* [DATA FOR PROCESSING]:

══════════════════════════════

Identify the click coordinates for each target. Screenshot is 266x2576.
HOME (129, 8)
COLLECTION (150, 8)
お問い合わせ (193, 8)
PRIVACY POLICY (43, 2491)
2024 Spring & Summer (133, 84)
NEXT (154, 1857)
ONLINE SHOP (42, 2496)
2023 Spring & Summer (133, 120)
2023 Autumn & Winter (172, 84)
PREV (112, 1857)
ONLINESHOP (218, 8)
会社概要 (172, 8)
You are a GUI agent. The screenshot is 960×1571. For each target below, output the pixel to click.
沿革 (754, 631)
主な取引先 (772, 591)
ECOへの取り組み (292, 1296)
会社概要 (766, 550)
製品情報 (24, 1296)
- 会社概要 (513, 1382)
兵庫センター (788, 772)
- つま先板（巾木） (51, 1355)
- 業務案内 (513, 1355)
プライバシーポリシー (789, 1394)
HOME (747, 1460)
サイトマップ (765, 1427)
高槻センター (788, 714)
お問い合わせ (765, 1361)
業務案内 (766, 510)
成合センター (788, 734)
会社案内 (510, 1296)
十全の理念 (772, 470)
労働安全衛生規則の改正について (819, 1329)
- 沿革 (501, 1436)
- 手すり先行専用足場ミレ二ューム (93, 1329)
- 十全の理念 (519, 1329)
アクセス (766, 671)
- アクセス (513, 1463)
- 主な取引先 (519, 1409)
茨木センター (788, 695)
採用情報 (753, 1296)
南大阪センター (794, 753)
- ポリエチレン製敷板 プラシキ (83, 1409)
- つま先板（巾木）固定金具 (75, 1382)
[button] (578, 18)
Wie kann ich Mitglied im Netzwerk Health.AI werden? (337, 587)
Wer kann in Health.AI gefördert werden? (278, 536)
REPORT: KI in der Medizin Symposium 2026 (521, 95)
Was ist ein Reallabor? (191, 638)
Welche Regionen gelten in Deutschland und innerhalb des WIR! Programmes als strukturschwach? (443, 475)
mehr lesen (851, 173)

══════════════════════════════

* [ACTION ITEM]:
All that should appear in the response is the run of lines from the first line of the entries through the line containing "労働安全衛生規則の改正について (819, 1329)", copied exactly.

* [WRITTEN RESPONSE]:
Identify the click coordinates for each target. Screenshot is 266x2576.
HOME (129, 8)
COLLECTION (150, 8)
お問い合わせ (193, 8)
PRIVACY POLICY (43, 2491)
2024 Spring & Summer (133, 84)
NEXT (154, 1857)
ONLINE SHOP (42, 2496)
2023 Spring & Summer (133, 120)
2023 Autumn & Winter (172, 84)
PREV (112, 1857)
ONLINESHOP (218, 8)
会社概要 (172, 8)
You are a GUI agent. The screenshot is 960×1571. For each target below, output the pixel to click.
沿革 (754, 631)
主な取引先 (772, 591)
ECOへの取り組み (292, 1296)
会社概要 (766, 550)
製品情報 (24, 1296)
- 会社概要 (513, 1382)
兵庫センター (788, 772)
- つま先板（巾木） (51, 1355)
- 業務案内 (513, 1355)
プライバシーポリシー (789, 1394)
HOME (747, 1460)
サイトマップ (765, 1427)
高槻センター (788, 714)
お問い合わせ (765, 1361)
業務案内 (766, 510)
成合センター (788, 734)
会社案内 (510, 1296)
十全の理念 (772, 470)
労働安全衛生規則の改正について (819, 1329)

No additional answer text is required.